Когда цирюльник укоротил бороду Лансу, десяток раз выставив перед носом менестреля запотевшее зеркало, подбрил щёки и шею, придав творению рук своих окончательный вид, подстриг торчащие в разные стороны волоски на бровях и удалился, альт Грегор наконец-то завладел мочалкой и с каким-то остервенением вымылся. Будто пытался снять с себя ту напраслину, что возвела на него Дар-Вилла. Потом он вытерся и переоделся в оставленную служанками одежду. Белая льняная сорочка с узкими манжетами была в самый раз, чёрные брюки — слегка свободноваты, но благодаря тиснёному на здешний манер ремню держались и не падали. А вот короткий чёрный камзол немного жал в плечах. Попробовав застегнуть «зербинки» и так и эдак, Ланс решил оставить три верхних расстёгнутыми. Получилось необычно, как и пристало знаменитому музыканту, который всегда старался выделиться из толпы. Ну, хоть самую малость.
Чистая одежда даровала вымытому телу давно забытые ощущения.
Ланс долго сушил полотенцем и расчёсывал волосы, но, в конце концов, отчаялся и завязал хвост как есть. Камзол и рубашка на спине тотчас промокли.
«Ну, и кто же поведёт меня к королю?» — подумал менестрель и на всякий случай громко откашлялся.
В тот же миг скрипнула дверь и на пороге появился браккарский гвардеец в ярко-синей сюркотте. На его рукаве красовался вышитый бронзовой нитью бант. Значит, чин ниже лейтенантского, но, всё-таки не рядовой, что было бы совсем уж унизительно для гостя такого ранга, как известный всему миру маг-музыкант.
— Прошу вас, пран, следовать за мной, — поклонился гвардеец.
Они двинулись по запутанным коридорам, к которых Ланс и не пытался разобраться.
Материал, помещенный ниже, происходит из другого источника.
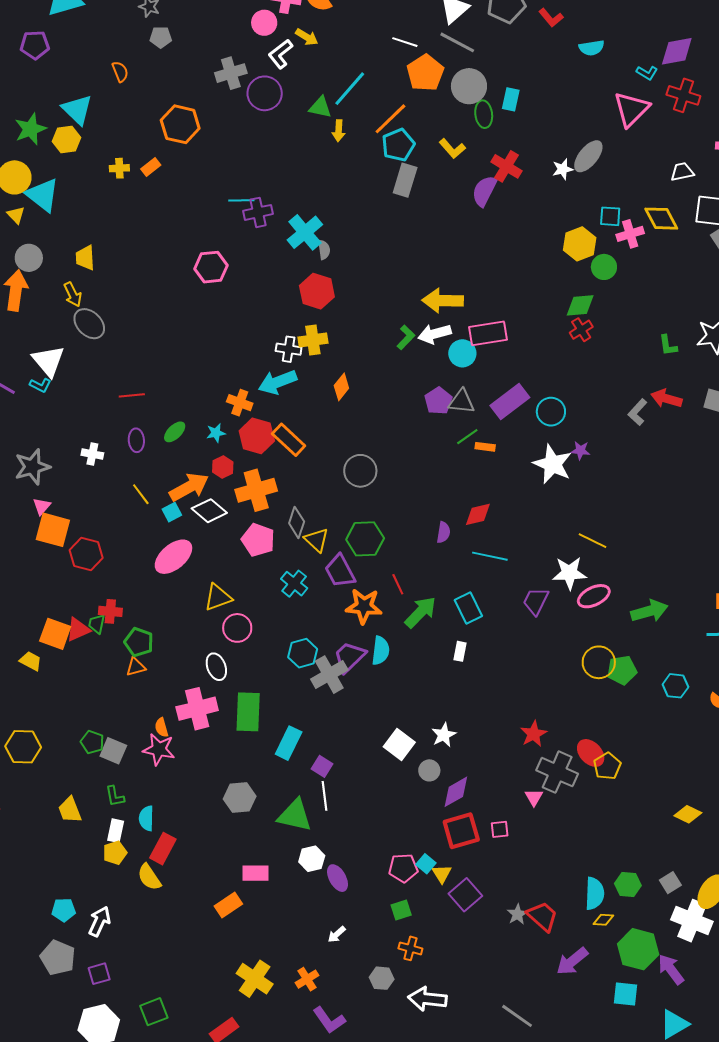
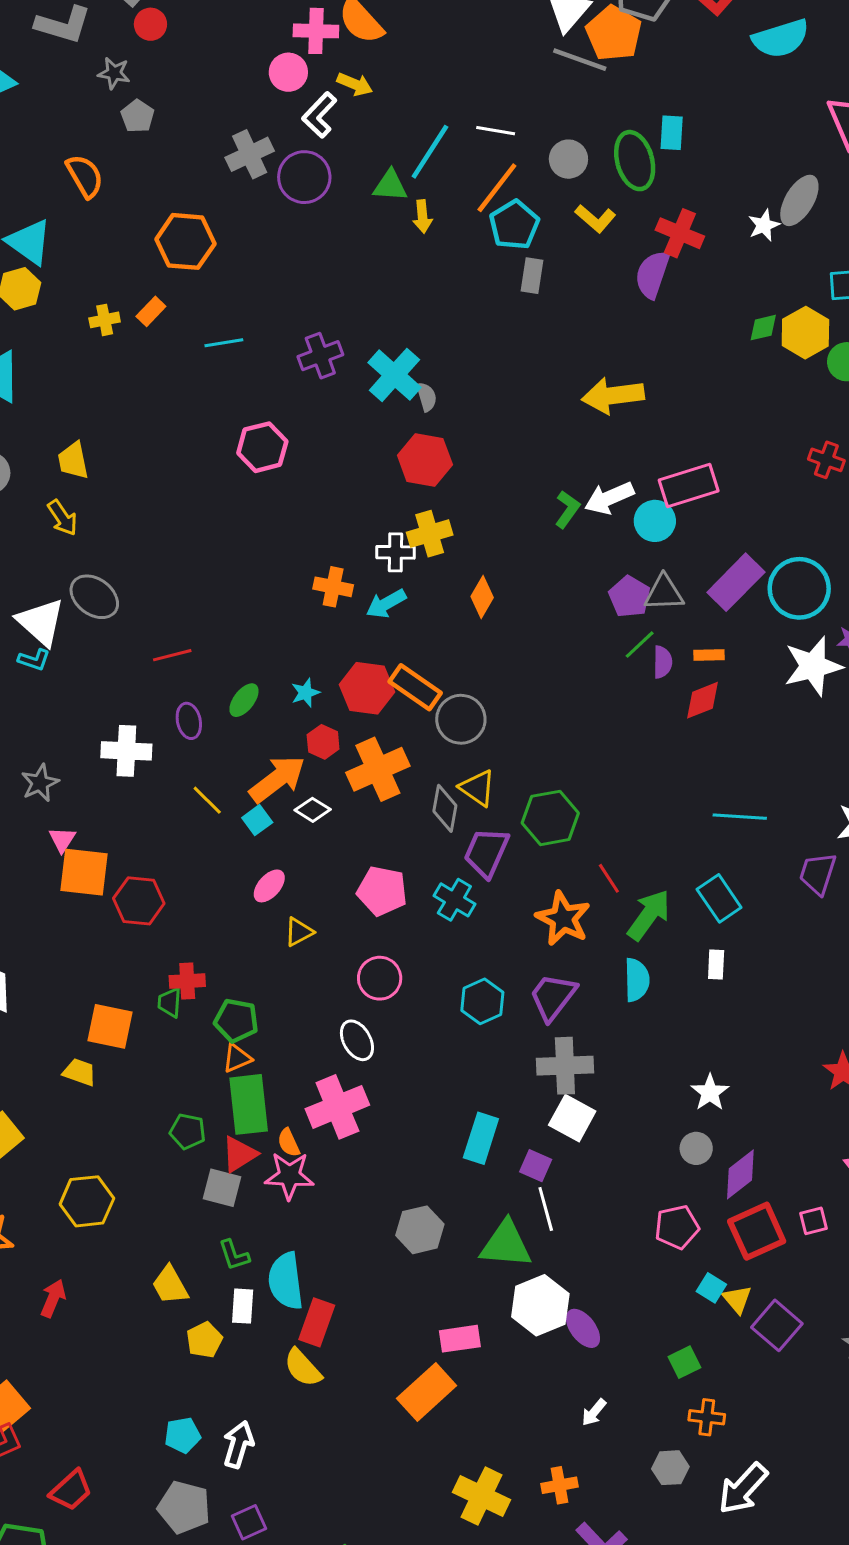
gray pentagon: (161, 37) -> (138, 116), turned -30
white line: (405, 42) -> (496, 131), moved
cyan semicircle: (592, 48) -> (781, 38), size x1.5
orange semicircle: (120, 72) -> (85, 176), size x1.4
orange pentagon: (425, 73) -> (614, 33), moved
gray circle: (469, 86) -> (568, 159), moved, size x0.7
green ellipse: (484, 114) -> (635, 161), size x1.4
gray rectangle: (405, 180) -> (532, 276), size x0.7
cyan line: (241, 200) -> (224, 343), moved
yellow arrow: (443, 301) -> (613, 396), moved
green diamond: (580, 305) -> (763, 328), moved, size x0.7
gray ellipse: (89, 324) -> (94, 597), moved
red cross: (581, 330) -> (826, 460), turned -30
cyan arrow: (278, 382) -> (386, 604), size x0.7
orange cross: (240, 403) -> (333, 587), moved
cyan circle: (551, 412) -> (799, 588), size x1.4
green line: (467, 437) -> (640, 645), moved
white cross: (92, 454) -> (126, 751), size x1.5
white star: (553, 464) -> (813, 666), turned -30
gray star: (32, 467) -> (40, 783), size x0.7
gray circle: (360, 471) -> (461, 719), moved
white diamond: (209, 511) -> (313, 810), size x0.7
red diamond: (478, 514) -> (703, 700), moved
purple semicircle: (443, 532) -> (663, 662), moved
pink pentagon: (258, 540) -> (382, 891), moved
yellow triangle: (317, 540) -> (478, 788), moved
pink ellipse: (173, 557) -> (269, 886), size x0.6
purple trapezoid: (340, 571) -> (486, 852), moved, turned 60
yellow triangle: (218, 597) -> (299, 932), moved, size x0.7
orange star: (364, 606) -> (563, 918), turned 30
red triangle: (78, 630) -> (239, 1154), moved
cyan semicircle: (381, 651) -> (637, 980), moved
gray cross: (329, 675) -> (565, 1066), moved, turned 36
green rectangle: (248, 712) -> (249, 1104), moved
green pentagon: (92, 742) -> (188, 1131), moved
white square: (399, 745) -> (572, 1118), moved
cyan semicircle: (146, 818) -> (286, 1281), size x1.5
yellow pentagon: (115, 853) -> (204, 1340), moved
white hexagon: (312, 859) -> (540, 1305), size x1.5
pink pentagon: (403, 868) -> (677, 1227), moved
orange rectangle: (228, 905) -> (427, 1392), size x1.4
orange cross: (307, 979) -> (559, 1485), turned 30
white arrow: (427, 999) -> (743, 1489), turned -45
Похоже, замок короля Ак-Орра раза в два превосходил по площади обиталище герцогов из Дома Чёрного Единорога, но строился не сразу, а с промежутками в несколько десятков лет. Иначе как объяснить разную кладку на стенах и отличие архитектурных стилей дверных и оконных проёмов, ниш и пилястров? Тем не менее, поблуждав по узким ходам, они снова оказались в длинной анфиладе, кажется, той самой, по которой вела менестреля Дар-Вилла.